I *hate* Christmas. I can't stand the corny music, the show of emotions, everything red and green, Santa Claus, the excitement, the buildup of tension beforehand, and so on. Most of all, I hate the whole gift-giving scene. I cannot afford to give everyone a present, and even if I did, I rarely have any idea of what they really want. My ideas of a pleasant gift are usually very different from what most of my family wants, and at any rate, I always feel guilty/stressed for having spent money (let's not even get into the whole shopping frenzy trip!! ! UGH!! !!).......

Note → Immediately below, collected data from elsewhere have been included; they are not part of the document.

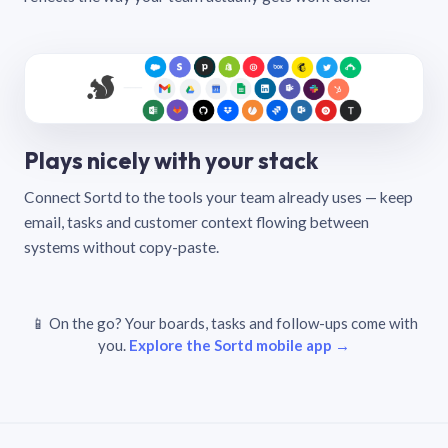
Plays nicely with your stack
Connect Sortd to the tools your team already uses — keep
email, tasks and customer context flowing between
systems without copy-paste.
📱 On the go? Your boards, tasks and follow-ups come with
you.
Explore the Sortd mobile app →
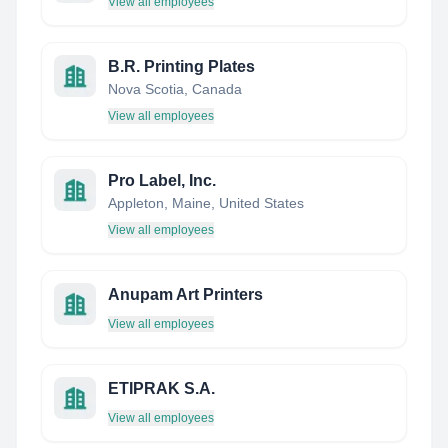
View all employees
B.R. Printing Plates
Nova Scotia, Canada
View all employees
Pro Label, Inc.
Appleton, Maine, United States
View all employees
Anupam Art Printers
View all employees
ETIPRAK S.A.
View all employees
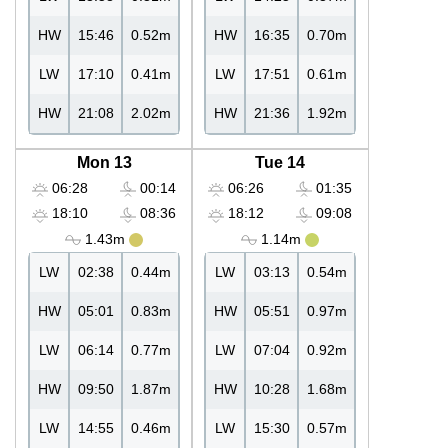
HW
15:46
0.52m
HW
16:35
0.70m
LW
17:10
0.41m
LW
17:51
0.61m
HW
21:08
2.02m
HW
21:36
1.92m
Mon 13
Tue 14
06:28
00:14
06:26
01:35
18:10
08:36
18:12
09:08
1.43m
1.14m
LW
02:38
0.44m
LW
03:13
0.54m
HW
05:01
0.83m
HW
05:51
0.97m
LW
06:14
0.77m
LW
07:04
0.92m
HW
09:50
1.87m
HW
10:28
1.68m
LW
14:55
0.46m
LW
15:30
0.57m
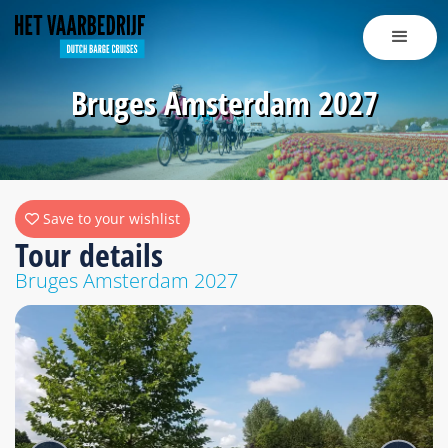
Bruges Amsterdam 2027
Save to your wishlist
Tour details
Bruges Amsterdam 2027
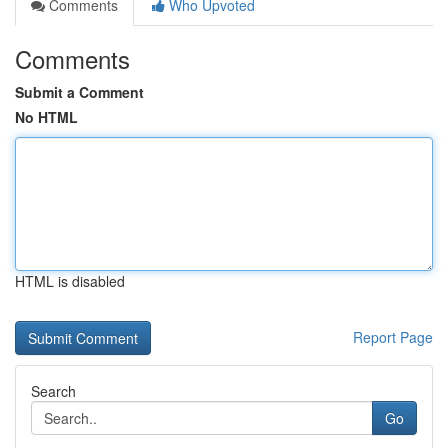
Comments
Who Upvoted
Comments
Submit a Comment
No HTML
HTML is disabled
Report Page
Search
Go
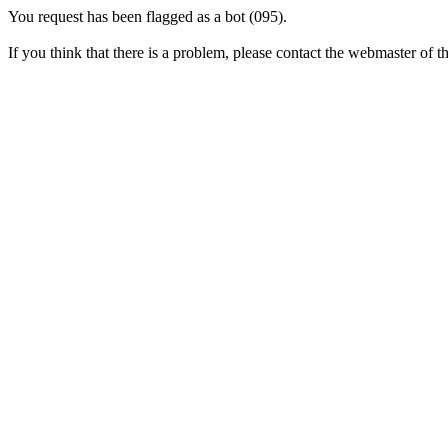
You request has been flagged as a bot (095).
If you think that there is a problem, please contact the webmaster of thi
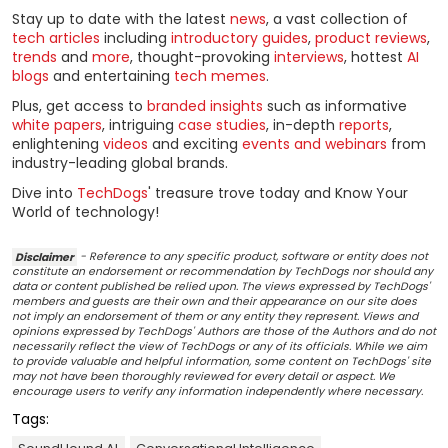
Stay up to date with the latest
news
, a vast collection of
tech articles
including
introductory guides
,
product reviews
,
trends
and
more
, thought-provoking
interviews
, hottest
AI
blogs
and entertaining
tech memes
.
Plus, get access to
branded insights
such as informative
white papers
, intriguing
case studies
, in-depth
reports
,
enlightening
videos
and exciting
events and webinars
from
industry-leading global brands.
Dive into
TechDogs
' treasure trove today and Know Your
World of technology!
Disclaimer
- Reference to any specific product, software or entity does not
constitute an endorsement or recommendation by TechDogs nor should any
data or content published be relied upon. The views expressed by TechDogs'
members and guests are their own and their appearance on our site does
not imply an endorsement of them or any entity they represent. Views and
opinions expressed by TechDogs' Authors are those of the Authors and do not
necessarily reflect the view of TechDogs or any of its officials. While we aim
to provide valuable and helpful information, some content on TechDogs' site
may not have been thoroughly reviewed for every detail or aspect. We
encourage users to verify any information independently where necessary.
Tags:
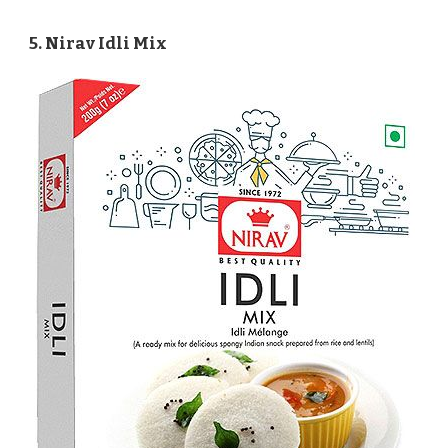
5. Nirav Idli Mix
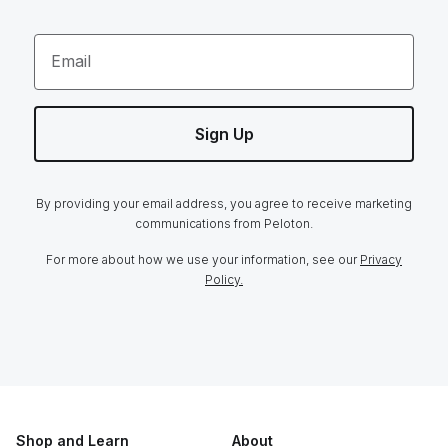
Email
Sign Up
By providing your email address, you agree to receive marketing
communications from Peloton.
For more about how we use your information, see our
Privacy
Policy.
Shop and Learn
About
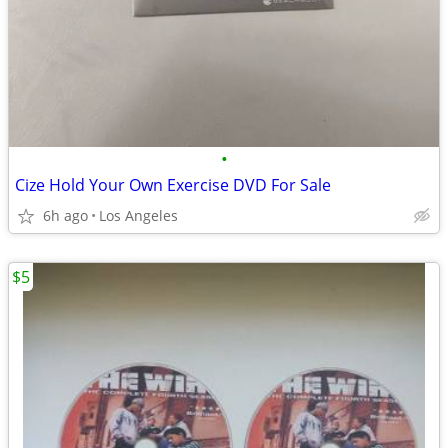
•
Cize Hold Your Own Exercise DVD For Sale
6h ago
Los Angeles
$5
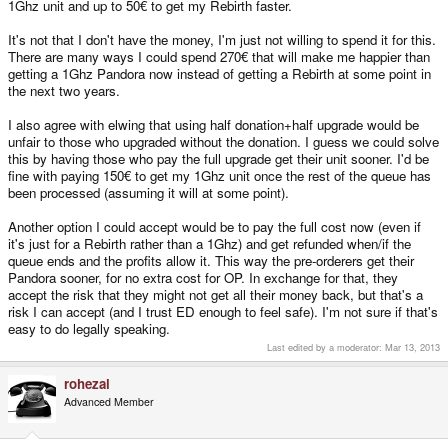
1Ghz unit and up to 50€ to get my Rebirth faster.
It's not that I don't have the money, I'm just not willing to spend it for this.
There are many ways I could spend 270€ that will make me happier than
getting a 1Ghz Pandora now instead of getting a Rebirth at some point in
the next two years.
I also agree with elwing that using half donation+half upgrade would be
unfair to those who upgraded without the donation. I guess we could solve
this by having those who pay the full upgrade get their unit sooner. I'd be
fine with paying 150€ to get my 1Ghz unit once the rest of the queue has
been processed (assuming it will at some point).
Another option I could accept would be to pay the full cost now (even if
it's just for a Rebirth rather than a 1Ghz) and get refunded when/if the
queue ends and the profits allow it. This way the pre-orderers get their
Pandora sooner, for no extra cost for OP. In exchange for that, they
accept the risk that they might not get all their money back, but that's a
risk I can accept (and I trust ED enough to feel safe). I'm not sure if that's
easy to do legally speaking.
Last edited by a moderator:
Mar 13, 2013
rohezal
Advanced Member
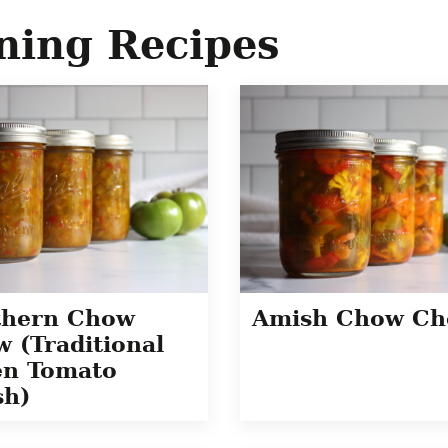
ning Recipes
thern Chow
Amish Chow C
 (Traditional
en Tomato
sh)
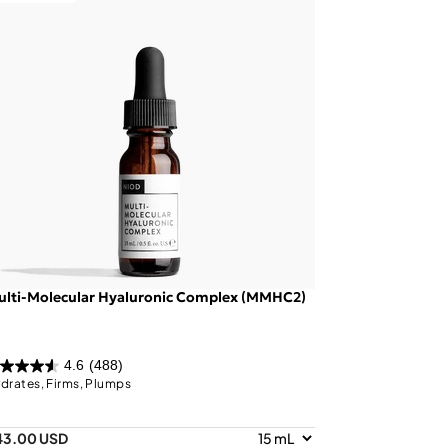
ulti-Molecular Hyaluronic Complex (MMHC2)
4.6
(488)
drates, Firms, Plumps
43.00 USD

And then when I get the presents, it isn't generally something I want to get, and there are these expectant faces staring at me waiting for a reaction....how to tell them I would rather have had a microscope or a neat book or a cyclamen than some yucky red and green sweatshirt or other dreck? It isn't that I'm ungrateful, exactly, but I feel very awkward and uncomfortable about the gifts, as though I'm not good enough for them even though I don't even WANT the danged things! It is too much torment and not very much enjoyment.
Also, people seem to get all phony and false whenever there's a holiday. I've gotten to the point where I don't celebrate any holidays to speak of, except perhaps Thanksgiving (I like to cook and eat) and Chanukkah- the children like to light the candles and it is less stressful than Xmas.